A guide to help you through the steps of the research process.

Developing Research Questions

Wordle: research ??s

Once you have selected a topic, the next step is to develop research questions.

  • Write down what you already know or don't know about the topic.
  • Use that information to develop questions.
  • Use probing questions. (why? what if?)
  • Avoid "yes" and "no" questions. 

Purpose of Background Research

Once you have identified some keywords, the next step is to find background information on your topic. Background research:

  • Provides a good overview of the topic if you are unfamiliar with it.
  • Helps identify important facts -- terminology, dates, events, history, organizations, etc.
  • Can help refine your topic.
  • Leads to bibliographies which provide additional sources of information.

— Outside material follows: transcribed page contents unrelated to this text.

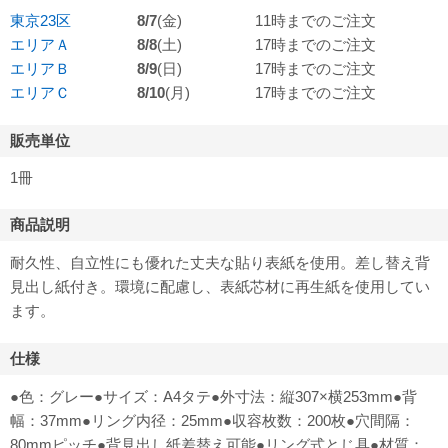
東京23区
8/7
(金)
11時までのご注文
エリアＡ
8/8
(土)
17時までのご注文
エリアＢ
8/9
(日)
17時までのご注文
エリアＣ
8/10
(月)
17時までのご注文
販売単位
1冊
商品説明
耐久性、自立性にも優れた丈夫な貼り表紙を使用。差し替え背
見出し紙付き。環境に配慮し、表紙芯材に再生紙を使用してい
ます。
仕様
●色：グレー●サイズ：A4タテ●外寸法：縦307×横253mm●背
幅：37mm●リング内径：25mm●収容枚数：200枚●穴間隔：
80mmピッチ●背見出し紙差替え可能●リング式とじ具●材質：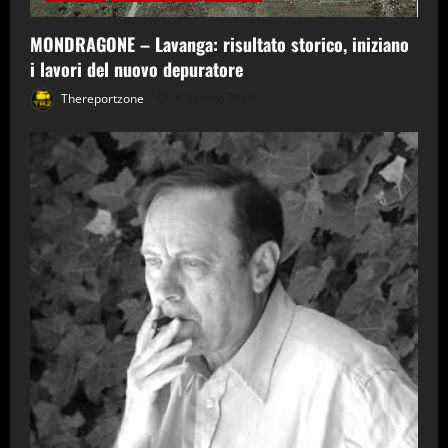
MONDRAGONE – Lavanga: risultato storico, iniziano
i lavori del nuovo depuratore
Thereportzone
6 Agosto 2026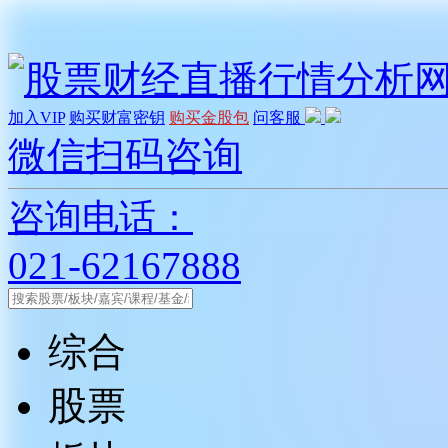
加入VIP
购买财富密钥
购买金股包
问客服
微信扫码咨询
咨询电话：
021-62167888
综合
股票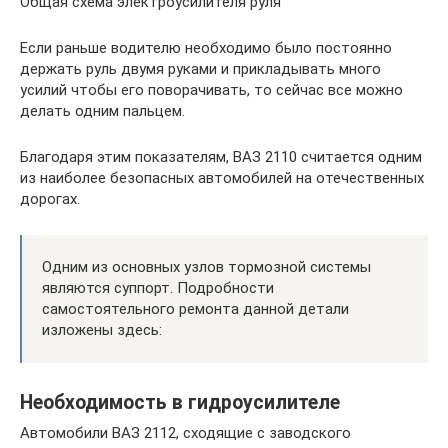
Общая схема электроусилителя руля
Если раньше водителю необходимо было постоянно
держать руль двумя руками и прикладывать много
усилий чтобы его поворачивать, то сейчас все можно
делать одним пальцем.
Благодаря этим показателям, ВАЗ 2110 считается одним
из наиболее безопасных автомобилей на отечественных
дорогах.
Одним из основных узлов тормозной системы
являются суппорт. Подробности
самостоятельного ремонта данной детали
изложены здесь:
Необходимость в гидроусилителе
Автомобили ВАЗ 2112, сходящие с заводского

Sources of Background Information

Background information can be found in:

  • textbooks
  • dictionaries
  • general encyclopedias
  • subject-specific encyclopedias 
  • article databases

Use the sources listed on the Academy of Art Library's subject guides.




Picking your Topic is Research

Concept Mapping

What is a Concept Map?

A concept map is a good way to begin the research process.
It can:
  • help you to graphically represent and organize ideas.
  • show how those ideas are related to each other.
  • help you translate your ideas into a manageable topic.
  • generate questions to focus on in your research.

Example: Compare and contrast two works of art

What do or don't I know about the two works of art?

I know:

  • I know they are from two different period styles.
  • I know where and when the work was created.
  • I know who the artists were for each work and some biographical information about them.
  • I know that the work that was produced later has a direct reference to the earlier work.
  • I know what type of composition, perspective and colors are used to create the work.
  • I know what type of work it is. (religious, historical, allegorical, still life, portrait, landscape, etc.)

I don't know:

  • what criteria I will use to compare and contrast the works of art.
  • why these particular works are considered significant in the art periods they represent.
  • what elements or images repeat and what do these patterns mean. 
  • the political, societal, and religious context in which the art works were produced

Research Questions

  • What are the visual elements, symbolism, and/or iconography in each work of art?
  • How do the formal/visual elements convey theme, mood or meaning?
  • What is the subject matter or story of each work?
  • What is the function of each piece? 
  • Were the artists who created these works primary or secondary artists in the art period they worked in?
  • What political, societal, or religious situation or figure do the works represent?